For each root $\alpha\in\Phi$, write
\begin{align*}
\mathfrak g_\alpha:=\{x\in\mathfrak g:[h,x]=\alpha(h)x\text{ for every }h\in\mathfrak h\}
\end{align*}
for the corresponding root space. The root-space theorem for finite-dimensional complex semisimple Lie algebras gives
\begin{align*}
\dim_{\mathbb C}\mathfrak g_\alpha=1
\end{align*}
for every $\alpha\in\Phi$ and the direct-sum decomposition
\begin{align*}
\mathfrak g=\mathfrak h\oplus\bigoplus_{\alpha\in\Phi}\mathfrak g_\alpha.
\end{align*}
The Killing form is orthogonal on root spaces unless the roots sum to zero: if $x\in\mathfrak g_\alpha$ and $y\in\mathfrak g_\beta$, invariance gives
\begin{align*}
(\alpha+\beta)(h)B(x,y)=B([h,x],y)+B(x,[h,y])=0
\end{align*}
for every $h\in\mathfrak h$, so $B(x,y)=0$ when $\alpha+\beta\ne 0$. Nondegeneracy of $B$ on $\mathfrak g$ therefore pairs each one-dimensional $\mathfrak g_\alpha$ nondegenerately with $\mathfrak g_{-\alpha}$.
For each $\alpha\in\Phi^+$, choose a nonzero vector $e_\alpha\in\mathfrak g_\alpha$. Since the Killing form pairs $\mathfrak g_\alpha$ nondegenerately with $\mathfrak g_{-\alpha}$, choose $f_\alpha\in\mathfrak g_{-\alpha}$ such that
\begin{align*}
B(e_\alpha,f_\alpha)=1.
\end{align*}
Then
\begin{align*}
(h_1,\dots,h_r,(e_\alpha)_{\alpha\in\Phi^+},(f_\alpha)_{\alpha\in\Phi^+})
\end{align*}
is a basis of $\mathfrak g$ adapted to the decomposition
\begin{align*}
\mathfrak g=\mathfrak h\oplus\bigoplus_{\alpha\in\Phi^+}\mathfrak g_\alpha\oplus\bigoplus_{\alpha\in\Phi^+}\mathfrak g_{-\alpha}.
\end{align*}
Its $B$-dual basis consists of
\begin{align*}
(k_1,\dots,k_r,(f_\alpha)_{\alpha\in\Phi^+},(e_\alpha)_{\alpha\in\Phi^+}).
\end{align*}
Therefore the Casimir element has the expansion
\begin{align*}
\Omega_B=\sum_{i=1}^r h_i k_i+\sum_{\alpha\in\Phi^+}(e_\alpha f_\alpha+f_\alpha e_\alpha).
\end{align*}
[/step]
[step:Move all positive root vectors to the right]

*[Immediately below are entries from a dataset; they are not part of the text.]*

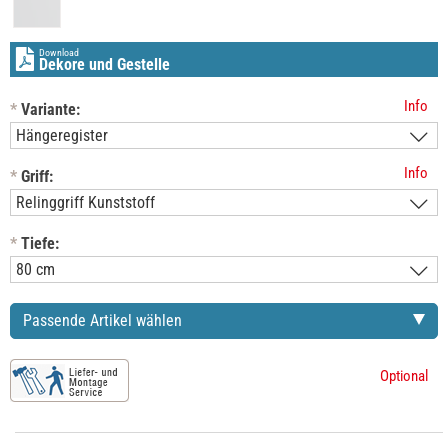
Download
Dekore und Gestelle
Info
*
Variante:
Info
*
Griff:
*
Tiefe:
Passende Artikel wählen
Optional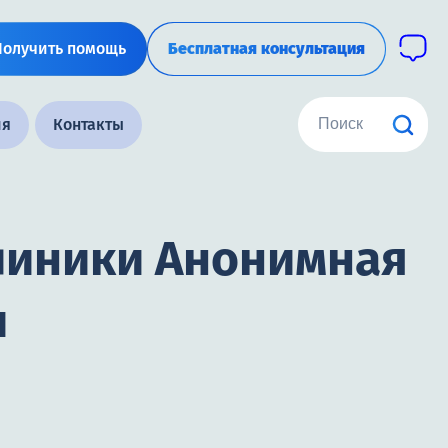
Получить помощь
Бесплатная консультация
ия
Контакты
линики Анонимная
и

For each $\alpha\in\Phi^+$, the defining relation in the enveloping algebra gives
\begin{align*}
e_\alpha f_\alpha=f_\alpha e_\alpha+[e_\alpha,f_\alpha].
\end{align*}
Substituting this identity into the root contribution to $\Omega_B$ gives
\begin{align*}
\Omega_B=\sum_{i=1}^r h_i k_i+\sum_{\alpha\in\Phi^+}\bigl(2f_\alpha e_\alpha+[e_\alpha,f_\alpha]\bigr).
\end{align*}
[guided]
The point of this rewriting is to prepare the Casimir element for evaluation on a highest weight vector. Positive root vectors annihilate such a vector, but this is useful only when the positive root vector stands on the right.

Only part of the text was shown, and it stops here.